Reika-san memang sering bicara begitu karena dia sendiri gagal mendapatkan anak kedua dengan Makoto-san karena faktor usia.

Meski begitu, hubungan mereka berdua juga berjalan lancar, jadi tidak ada masalah serius.

"Kita juga sudah 32 tahun tahun ini, ya."

"Iya. Rasanya cepat sekali, ya."

Kami pernah bertengkar. Kami juga pernah tidak saling mengerti.

Namun, kami terus berjalan sampai sejauh ini karena kami saling mencintai. Tanpa disadari, aku telah menghabiskan lebih dari separuh hidupku bersamanya.

"Hei."

"Ya?"

"Masih ingat dengan Mizoguchi-gou?"

"Ah, aku ingat."

Karya modifikasi bel itu sekarang masih dipajang di rak kamar Seika.

Karena namanya sudah menjadi Kutsuzawa Seika, tidak akan ada lagi nomor seri untuk Mizoguchi-gou.
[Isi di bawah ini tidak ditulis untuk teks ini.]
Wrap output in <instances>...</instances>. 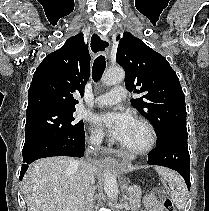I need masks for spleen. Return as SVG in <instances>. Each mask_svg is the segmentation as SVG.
Masks as SVG:
<instances>
[{"mask_svg": "<svg viewBox=\"0 0 209 211\" xmlns=\"http://www.w3.org/2000/svg\"><path fill=\"white\" fill-rule=\"evenodd\" d=\"M155 170L167 181L171 199L176 207L179 210L184 209L187 202V188L181 176L165 167H156Z\"/></svg>", "mask_w": 209, "mask_h": 211, "instance_id": "obj_1", "label": "spleen"}]
</instances>
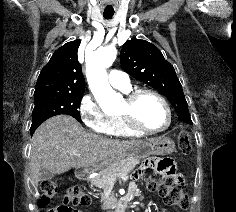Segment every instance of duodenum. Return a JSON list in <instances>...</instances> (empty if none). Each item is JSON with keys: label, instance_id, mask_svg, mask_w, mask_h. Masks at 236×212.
I'll list each match as a JSON object with an SVG mask.
<instances>
[{"label": "duodenum", "instance_id": "duodenum-1", "mask_svg": "<svg viewBox=\"0 0 236 212\" xmlns=\"http://www.w3.org/2000/svg\"><path fill=\"white\" fill-rule=\"evenodd\" d=\"M91 173V170L89 168H79L77 170V177L80 180L86 179ZM134 193L133 191H130L127 195L121 197L118 199L114 205V208L110 212H128V209L133 201Z\"/></svg>", "mask_w": 236, "mask_h": 212}]
</instances>
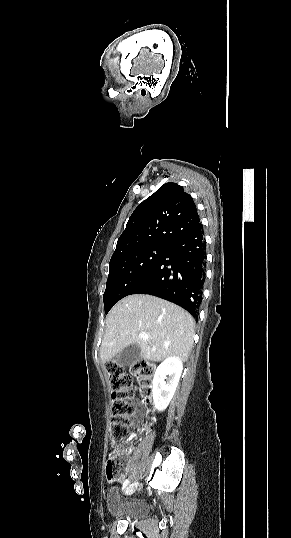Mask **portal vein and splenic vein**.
Segmentation results:
<instances>
[{"mask_svg":"<svg viewBox=\"0 0 291 538\" xmlns=\"http://www.w3.org/2000/svg\"><path fill=\"white\" fill-rule=\"evenodd\" d=\"M139 336H140L141 338H143V339H146V340L148 339V335L145 334V333H140Z\"/></svg>","mask_w":291,"mask_h":538,"instance_id":"18ae733b","label":"portal vein and splenic vein"}]
</instances>
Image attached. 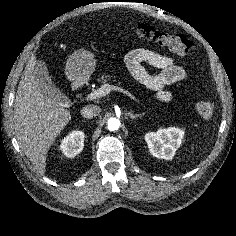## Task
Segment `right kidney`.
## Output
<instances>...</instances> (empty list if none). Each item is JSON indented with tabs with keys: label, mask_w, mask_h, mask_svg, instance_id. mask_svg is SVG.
I'll return each mask as SVG.
<instances>
[{
	"label": "right kidney",
	"mask_w": 236,
	"mask_h": 236,
	"mask_svg": "<svg viewBox=\"0 0 236 236\" xmlns=\"http://www.w3.org/2000/svg\"><path fill=\"white\" fill-rule=\"evenodd\" d=\"M84 132L76 130L66 136L61 144L60 150L68 158L75 157L84 148Z\"/></svg>",
	"instance_id": "ca27d5eb"
}]
</instances>
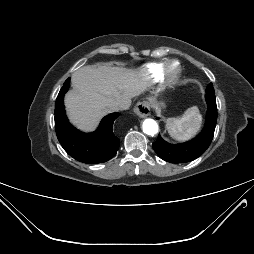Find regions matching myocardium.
Listing matches in <instances>:
<instances>
[{
    "label": "myocardium",
    "mask_w": 254,
    "mask_h": 254,
    "mask_svg": "<svg viewBox=\"0 0 254 254\" xmlns=\"http://www.w3.org/2000/svg\"><path fill=\"white\" fill-rule=\"evenodd\" d=\"M181 73L182 67L180 63L176 60H172L166 64L163 80L165 83L173 85L179 80Z\"/></svg>",
    "instance_id": "myocardium-1"
}]
</instances>
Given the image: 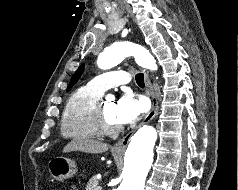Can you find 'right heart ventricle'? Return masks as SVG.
Returning <instances> with one entry per match:
<instances>
[{"mask_svg": "<svg viewBox=\"0 0 238 190\" xmlns=\"http://www.w3.org/2000/svg\"><path fill=\"white\" fill-rule=\"evenodd\" d=\"M101 95L102 93L84 86L70 96L61 119L63 136L87 140L101 135L94 120L95 108Z\"/></svg>", "mask_w": 238, "mask_h": 190, "instance_id": "right-heart-ventricle-1", "label": "right heart ventricle"}]
</instances>
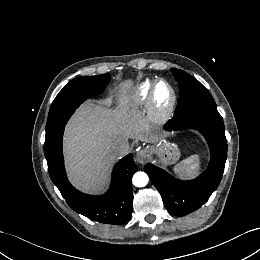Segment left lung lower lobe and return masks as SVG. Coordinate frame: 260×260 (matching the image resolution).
<instances>
[{"instance_id":"left-lung-lower-lobe-1","label":"left lung lower lobe","mask_w":260,"mask_h":260,"mask_svg":"<svg viewBox=\"0 0 260 260\" xmlns=\"http://www.w3.org/2000/svg\"><path fill=\"white\" fill-rule=\"evenodd\" d=\"M197 128L207 139L211 160L208 169L192 181H179L164 170L152 165L144 166L152 184L160 192L168 212L185 216L200 208L218 187L227 158V140L221 115L217 108L199 107L174 116L165 125L167 130Z\"/></svg>"}]
</instances>
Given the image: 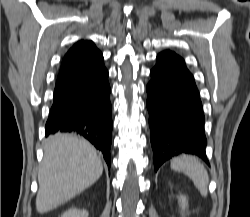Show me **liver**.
<instances>
[{
	"label": "liver",
	"instance_id": "1",
	"mask_svg": "<svg viewBox=\"0 0 250 217\" xmlns=\"http://www.w3.org/2000/svg\"><path fill=\"white\" fill-rule=\"evenodd\" d=\"M103 165L85 139L68 134L50 136L44 145L36 197L39 213L49 212L94 184Z\"/></svg>",
	"mask_w": 250,
	"mask_h": 217
}]
</instances>
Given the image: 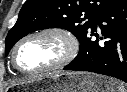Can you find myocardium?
Returning <instances> with one entry per match:
<instances>
[{
  "instance_id": "myocardium-1",
  "label": "myocardium",
  "mask_w": 127,
  "mask_h": 92,
  "mask_svg": "<svg viewBox=\"0 0 127 92\" xmlns=\"http://www.w3.org/2000/svg\"><path fill=\"white\" fill-rule=\"evenodd\" d=\"M42 35H54L59 38H61L66 45V51L64 55L61 57L60 60H58L55 64L50 65L48 67L36 69V70H25L20 67L18 64V51L22 44L26 42L27 40L42 36ZM79 50V43L76 38V36L68 29L64 27H58V26H49L44 27L41 29H37L35 31H32L25 36H23L15 45L13 52H12V64L13 66L20 72L24 74H40L45 72H51L55 70H59L70 64L75 57L77 56Z\"/></svg>"
}]
</instances>
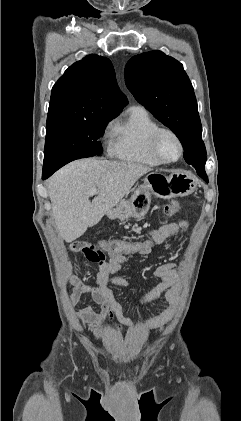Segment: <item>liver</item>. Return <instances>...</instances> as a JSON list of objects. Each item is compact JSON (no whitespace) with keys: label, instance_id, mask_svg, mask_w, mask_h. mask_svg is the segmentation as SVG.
Returning a JSON list of instances; mask_svg holds the SVG:
<instances>
[{"label":"liver","instance_id":"liver-1","mask_svg":"<svg viewBox=\"0 0 241 421\" xmlns=\"http://www.w3.org/2000/svg\"><path fill=\"white\" fill-rule=\"evenodd\" d=\"M152 171L133 162L80 159L57 171L48 182L52 214L59 236L66 242L96 225L129 193L135 182ZM98 193L89 200L88 192Z\"/></svg>","mask_w":241,"mask_h":421}]
</instances>
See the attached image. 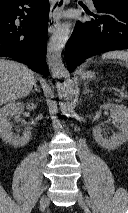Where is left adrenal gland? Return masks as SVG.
Here are the masks:
<instances>
[{"label": "left adrenal gland", "mask_w": 128, "mask_h": 213, "mask_svg": "<svg viewBox=\"0 0 128 213\" xmlns=\"http://www.w3.org/2000/svg\"><path fill=\"white\" fill-rule=\"evenodd\" d=\"M91 92H92V91L89 90V89L87 88V85L84 84V91H83V94L86 95L87 93H91Z\"/></svg>", "instance_id": "a2214340"}]
</instances>
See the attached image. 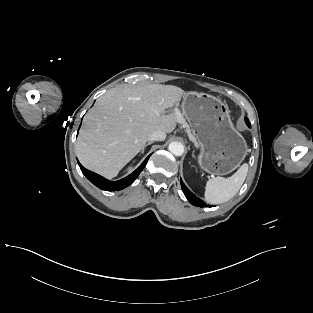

Dengan kata lain, itu adalah karya yang tiada duanya.

"Tadi saat melihatmu memperbaiki sepeda, aku tiba-tiba teringat."

"Ya?"

"Waktu itu, aku mengejarmu karena ingin berbicara dengan Kutsuzawa-kun."

"Eh!? Saat kita bertemu kembali?"

Itu pertama kalinya aku mendengar hal tersebut.

"Kamu benar-benar tidak sadar, ya? Itu kan apartemen di seberang sana. Apartemen tempat aku tinggal dulu."

Dia menunjuk ke apartemen di seberang jalan sambil berkata begitu.

Ah, kalau diingat-ingat lagi memang benar.

Waktu itu, dia menyeberang dari sana dan mencoba naik ke trotoar, lalu terjadilah kecelakaan itu.

Begitu rupanya. Sejak awal, dia ternyata sudah......

"Seika."

"Kenapa? Kamu jadi jatuh cinta lagi?"

Aku mengangguk sambil tersenyum.

"Bagaimana kalau kita buat anak ketiga?"

Seika sempat tertegun sesaat, lalu dia tersenyum lebar dan mengangguk.

Angin musim semi bulan Mei menyapu rambut hijau zamrudnya.

Aroma parfumnya bercampur sedikit dengan wangi dedaunan hijau yang menantikan datangnya musim panas.

Di bawah langit senja yang sama dengan hari saat kami bertemu kembali.

Sambil menahan senyum karena kenangan yang begitu dirindukan, aku pun kembali memperbaiki sepeda istriku.

Tamat


Kata Penutup

Sudah lama tidak berjumpa. Saya, sang penulis, Shoga Negiya.

Terima kasih banyak telah membeli volume keempat dari "Gyaru no Jitensha o Naoshitara Natsukareta". Saya juga ingin menyampaikan rasa terima kasih yang sebesar-besarnya karena telah menemani perjalanan cerita ini hingga tamat.

Mungkin ada di antara pembaca yang secara kebetulan membeli volume keempat saja. Namun, saya yakin sebagian besar dari kalian telah mengikuti cerita ini sejak awal.

Jumlah kisah yang bisa kita temui di dalam hidup ini terbatas. Bahwa ada begitu banyak orang yang memilih karya ini dari sekian banyak pilihan dan berjalan bersamanya—entah bagaimana, ini adalah pengalaman luar biasa yang bahkan tak pernah saya bayangkan sebelum memulai kegiatan kreatif ini.

Saya tahu mungkin terasa berlebihan karena terus-menerus mengucapkan terima kasih. Tetapi sekali lagi, untuk terakhir kalinya, terima kasih banyak telah menyaksikan kisah ini hingga akhir.

Nah, dengan ini kisah cinta Kousei dan Seika telah mencapai klimaksnya yang indah. Sebenarnya, jauh sebelum menulis, saya memang sudah merancang agar cerita ini berakhir bahagia, termasuk bagi orang-orang di sekitar mereka.

Bisa menggambarkan kebahagiaan hingga ke kedua keluarga mereka secara mendetail seperti ini...... jika memikirkan kemampuan menulis saya sendiri, mungkin ini adalah sebuah keberuntungan. Namun, entah itu keberuntungan atau apa pun, saya sebagai penulis merasa sangat senang karena semua orang bisa menyambut akhir cerita ini dengan senyuman.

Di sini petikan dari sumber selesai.